EXERCISE AIM: Find the string "chroniqueur" in the data, then copy every line where it is found.

TASK DATA:
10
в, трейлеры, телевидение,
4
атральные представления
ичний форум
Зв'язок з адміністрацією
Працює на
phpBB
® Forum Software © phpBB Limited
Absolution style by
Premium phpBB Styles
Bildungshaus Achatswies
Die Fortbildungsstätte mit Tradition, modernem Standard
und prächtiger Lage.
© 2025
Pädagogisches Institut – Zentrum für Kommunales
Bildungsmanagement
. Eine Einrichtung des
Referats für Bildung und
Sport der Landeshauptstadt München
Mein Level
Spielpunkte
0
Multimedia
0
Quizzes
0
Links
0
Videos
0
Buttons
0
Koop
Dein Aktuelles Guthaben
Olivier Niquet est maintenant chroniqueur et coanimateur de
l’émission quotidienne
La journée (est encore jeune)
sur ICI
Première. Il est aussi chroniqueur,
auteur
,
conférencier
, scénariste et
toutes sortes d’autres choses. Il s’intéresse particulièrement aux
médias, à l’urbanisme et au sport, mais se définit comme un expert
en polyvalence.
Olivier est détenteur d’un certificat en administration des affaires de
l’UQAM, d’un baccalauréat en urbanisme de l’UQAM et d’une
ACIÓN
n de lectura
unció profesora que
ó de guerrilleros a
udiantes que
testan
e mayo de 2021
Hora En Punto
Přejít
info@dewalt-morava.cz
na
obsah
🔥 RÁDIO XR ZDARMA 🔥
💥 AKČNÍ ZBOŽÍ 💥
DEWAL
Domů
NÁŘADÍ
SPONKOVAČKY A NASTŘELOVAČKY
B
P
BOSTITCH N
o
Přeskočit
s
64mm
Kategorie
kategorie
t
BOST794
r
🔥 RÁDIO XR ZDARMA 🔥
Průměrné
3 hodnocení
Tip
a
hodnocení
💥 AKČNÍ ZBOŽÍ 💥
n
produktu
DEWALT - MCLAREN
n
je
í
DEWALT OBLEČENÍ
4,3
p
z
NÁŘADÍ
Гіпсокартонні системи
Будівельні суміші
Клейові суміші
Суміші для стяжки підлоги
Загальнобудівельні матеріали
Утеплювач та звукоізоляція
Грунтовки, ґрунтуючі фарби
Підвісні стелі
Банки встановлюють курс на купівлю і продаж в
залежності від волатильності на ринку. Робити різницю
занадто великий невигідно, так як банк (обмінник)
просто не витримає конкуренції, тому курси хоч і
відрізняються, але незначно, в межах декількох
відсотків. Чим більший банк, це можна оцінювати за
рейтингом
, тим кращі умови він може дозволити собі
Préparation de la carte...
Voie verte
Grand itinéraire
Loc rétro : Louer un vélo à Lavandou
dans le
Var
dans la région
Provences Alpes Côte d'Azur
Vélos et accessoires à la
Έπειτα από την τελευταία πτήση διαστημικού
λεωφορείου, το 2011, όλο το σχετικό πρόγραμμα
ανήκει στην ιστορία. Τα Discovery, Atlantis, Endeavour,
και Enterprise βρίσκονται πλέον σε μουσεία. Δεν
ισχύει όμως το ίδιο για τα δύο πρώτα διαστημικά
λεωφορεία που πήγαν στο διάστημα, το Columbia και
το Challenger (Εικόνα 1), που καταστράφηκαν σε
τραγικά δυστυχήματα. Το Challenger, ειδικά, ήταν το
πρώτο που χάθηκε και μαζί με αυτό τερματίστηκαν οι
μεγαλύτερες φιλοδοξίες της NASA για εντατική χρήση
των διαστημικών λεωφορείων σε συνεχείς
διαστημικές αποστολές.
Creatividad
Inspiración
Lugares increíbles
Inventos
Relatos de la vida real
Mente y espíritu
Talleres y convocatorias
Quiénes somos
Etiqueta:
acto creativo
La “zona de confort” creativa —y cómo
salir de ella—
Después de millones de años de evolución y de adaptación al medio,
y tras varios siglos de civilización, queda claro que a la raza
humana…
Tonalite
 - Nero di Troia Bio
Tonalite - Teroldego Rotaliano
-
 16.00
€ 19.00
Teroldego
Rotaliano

RESULT FOR THIS EXERCISE:
Olivier Niquet est maintenant chroniqueur et coanimateur de
Première. Il est aussi chroniqueur,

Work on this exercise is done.